[Recorded data]
○ ○ ○
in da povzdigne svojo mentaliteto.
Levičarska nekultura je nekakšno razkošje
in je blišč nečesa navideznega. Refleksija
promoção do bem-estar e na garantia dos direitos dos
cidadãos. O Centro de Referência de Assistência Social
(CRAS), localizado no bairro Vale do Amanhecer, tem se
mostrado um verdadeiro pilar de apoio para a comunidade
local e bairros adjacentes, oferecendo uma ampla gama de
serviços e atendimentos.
○ ○ ○
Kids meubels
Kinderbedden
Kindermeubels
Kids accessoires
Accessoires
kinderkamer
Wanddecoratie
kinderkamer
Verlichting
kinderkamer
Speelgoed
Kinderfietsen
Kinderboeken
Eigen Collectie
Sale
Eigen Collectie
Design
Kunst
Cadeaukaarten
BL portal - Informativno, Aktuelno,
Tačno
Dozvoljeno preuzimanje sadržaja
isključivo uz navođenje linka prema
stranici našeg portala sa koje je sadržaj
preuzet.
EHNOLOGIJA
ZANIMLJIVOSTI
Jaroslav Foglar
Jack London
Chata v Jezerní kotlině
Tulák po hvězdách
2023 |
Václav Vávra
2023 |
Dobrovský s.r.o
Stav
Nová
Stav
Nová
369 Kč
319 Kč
○ ○ ○
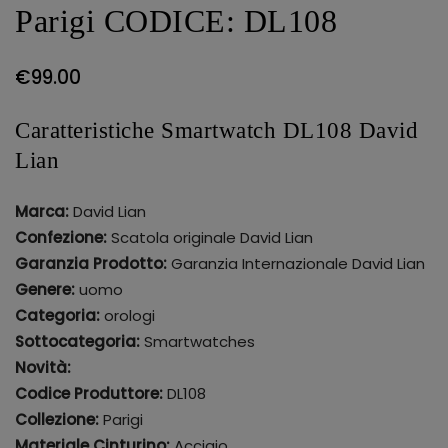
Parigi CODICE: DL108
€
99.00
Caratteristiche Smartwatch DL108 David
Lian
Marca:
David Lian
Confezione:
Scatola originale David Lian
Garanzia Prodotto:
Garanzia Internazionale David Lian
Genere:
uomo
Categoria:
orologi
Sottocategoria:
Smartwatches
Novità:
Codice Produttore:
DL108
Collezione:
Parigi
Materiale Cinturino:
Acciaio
○ ○ ○
[PROBLEM STATEMENT]:
Look above for the line with "in da povzdigne svojo mentaliteto." and the line with "serviços e atendimentos.". Retype those two lines and every line between them exactly, adding nothing.

[ANSWER TO THIS TASK]:
in da povzdigne svojo mentaliteto.
Levičarska nekultura je nekakšno razkošje
in je blišč nečesa navideznega. Refleksija
promoção do bem-estar e na garantia dos direitos dos
cidadãos. O Centro de Referência de Assistência Social
(CRAS), localizado no bairro Vale do Amanhecer, tem se
mostrado um verdadeiro pilar de apoio para a comunidade
local e bairros adjacentes, oferecendo uma ampla gama de
serviços e atendimentos.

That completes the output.